Billed as an “an intercultural home collection”, Ames Sala by Sebastian Herkner applies the vibrant, craft-orientated aesthetic of Columbia to contemporary home accessories. Half-German, half-Columbian, the Ames brand of Ana María Calderón Kayser has since 2015 been working with small countryside producers in Columbia to developed an authentic range of blankets, baskets, bowls, cushions and rugs. Developed with Beyer Roth Weis, a special installation showing the design journey will be presented at imm Cologne from January 16 to 22.

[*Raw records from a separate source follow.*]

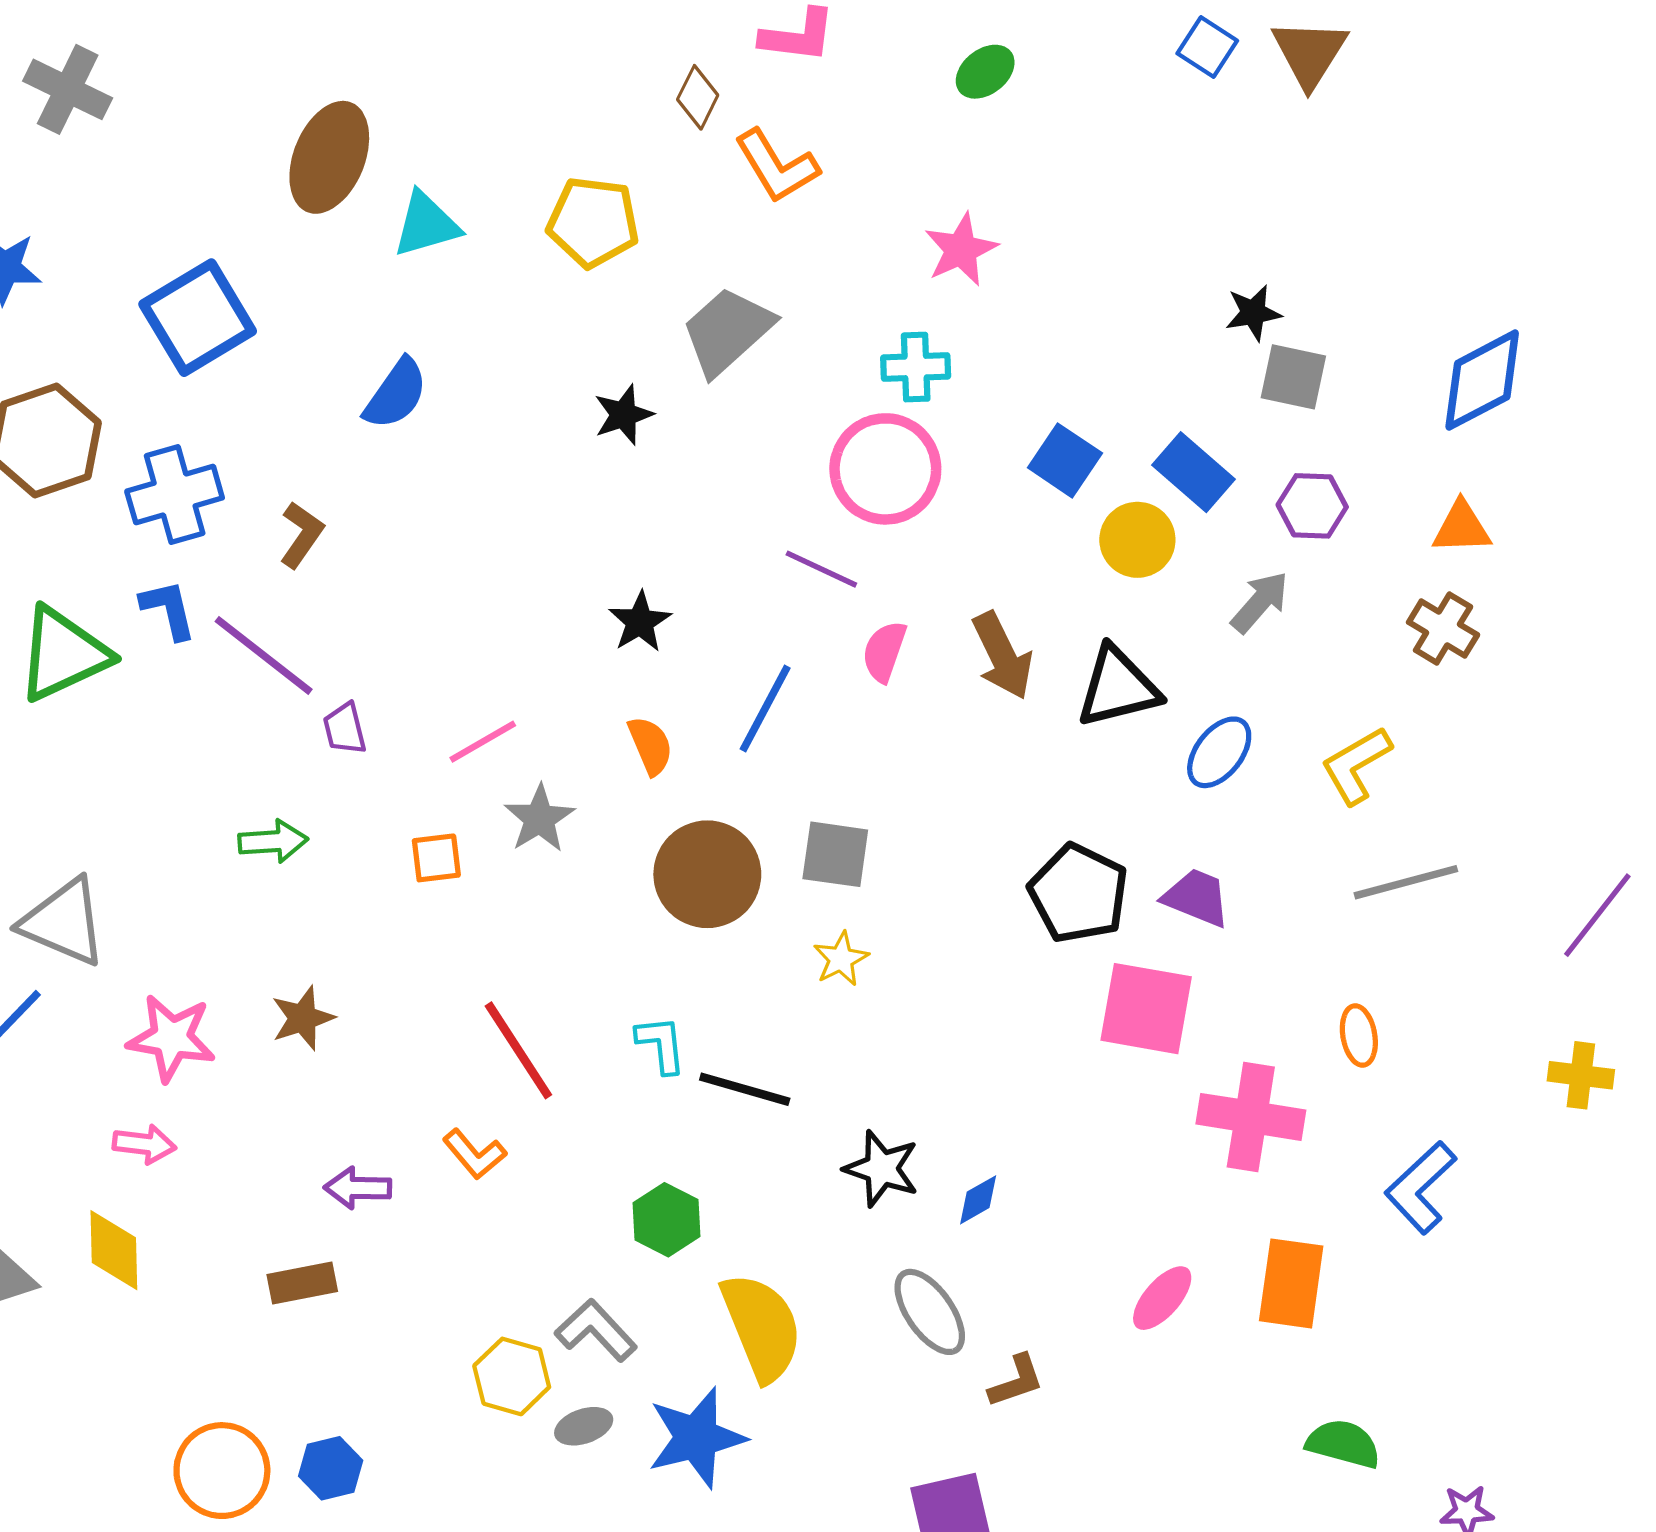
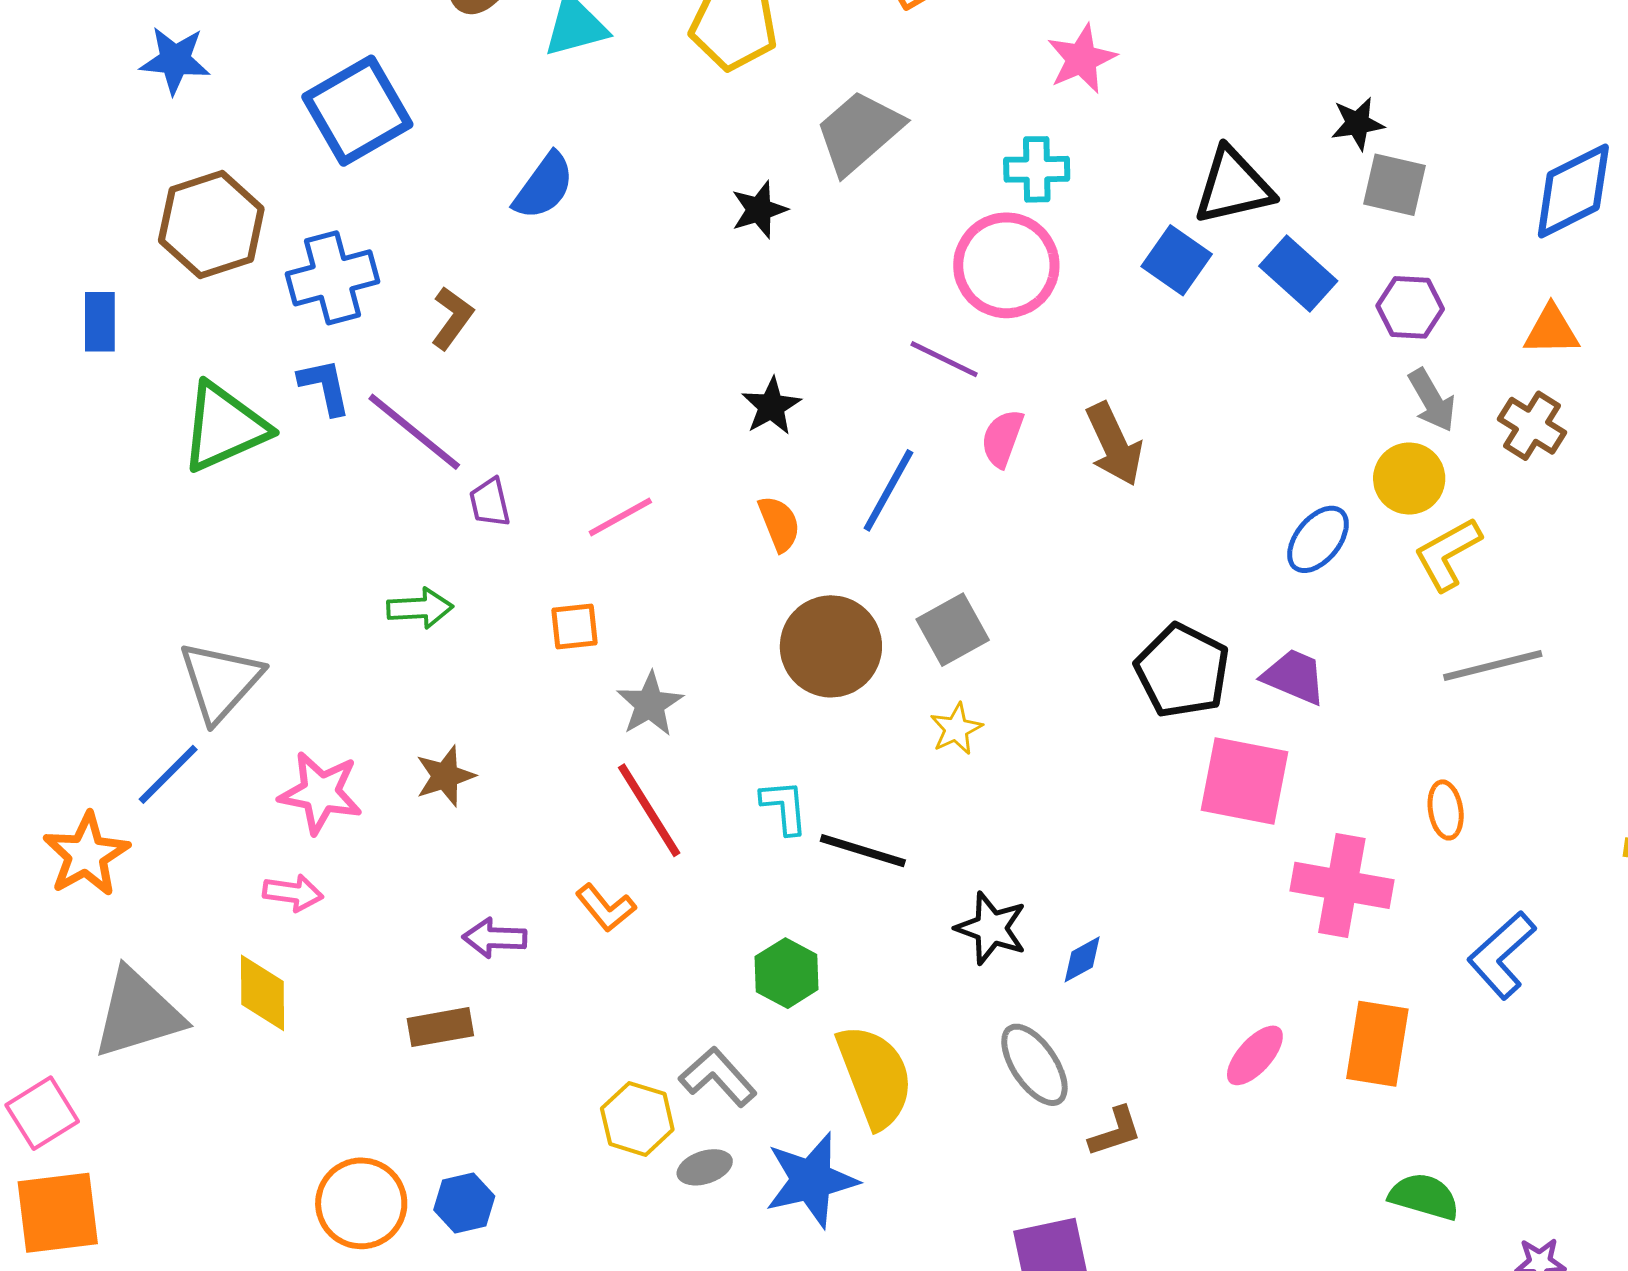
yellow circle: (1137, 540) -> (1409, 479), moved
gray arrow: (1260, 602) -> (1432, 400), moved, turned 108
black triangle: (1118, 687) -> (1233, 186), moved
gray star: (539, 819) -> (650, 704), moved
gray square: (835, 854) -> (953, 630), turned -38
gray triangle: (64, 922) -> (220, 681), turned 48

The collaboration is the perfect application for Herkner’s masterful penchant for colour. A rising star, Herkner has carved a place for himself within the design world by breathing new value into sometimes overlooked details. Bridging different cultures and contexts together with technological innovation and traditional crafts, the German designer looks to address each of his projects individually. Having studied at HfG Offenbach am Main (University of Art and Design) and having trained with fashion powerhouse Stella McCartney, Herkner’s versatility in material and application can be seen in a rich portfolio of collections for brands as varied as La Chance, Dedon, Rosenthal and Moroso. After receiving a 2015 German Design Award, the up-and-coming talent was named the 2016 Guest of Honour at Imm Cologne; designing that year’s career-defining Das Haus installation.

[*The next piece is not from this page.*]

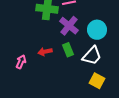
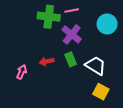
cyan circle: (97, 30) -> (107, 24), moved
white trapezoid: (92, 56) -> (96, 66), turned -100

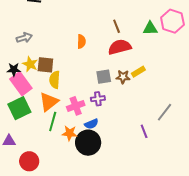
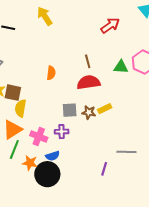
pink cross: (76, 106) -> (39, 136), turned 36
gray line: (165, 112) -> (126, 152), turned 48
purple line: (144, 131) -> (104, 169), turned 32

TLmag spoke to Herkner about his silver-glass Container series for German design house Pulpo.
TLmag: What is your affinity for silver as both a visual and material composite?
Sebastian Herkner: I first became interested in the treatment when discovering mercury glass. Looking at this technique’s history and its German explanation ‘bauernsilber,’ one can understand the translation as ‘silverware for farmers.’ In the past centuries, such a method allowed everyone to have affordable silverware in their homes. However, nowadays the technique has become rare and exclusive.
Your Containers design features a silver finish. What visual, physical, or metaphoric treatment does this effect allow you to express?
My starting point was to revive a traditional craft. I often like to consider different potential forms of craft in my work as they can add another level of value.
TLmag: What process did you use to achieve a silver aesthetic?
I first experimented with this project during the Glass is Tomorrow workshop at CIAV Meisenthal in France. Today, the Container collection is produced by Czech glassworks Verreum for German brand Pulpo. Employing the mercury glass method, each glass piece is handmade to have a double-wall shell. Within the void, liquid silver is poured. It sticks to the glass and quickly creates a mirror surface. Such an effect creates a conversation between objects and space.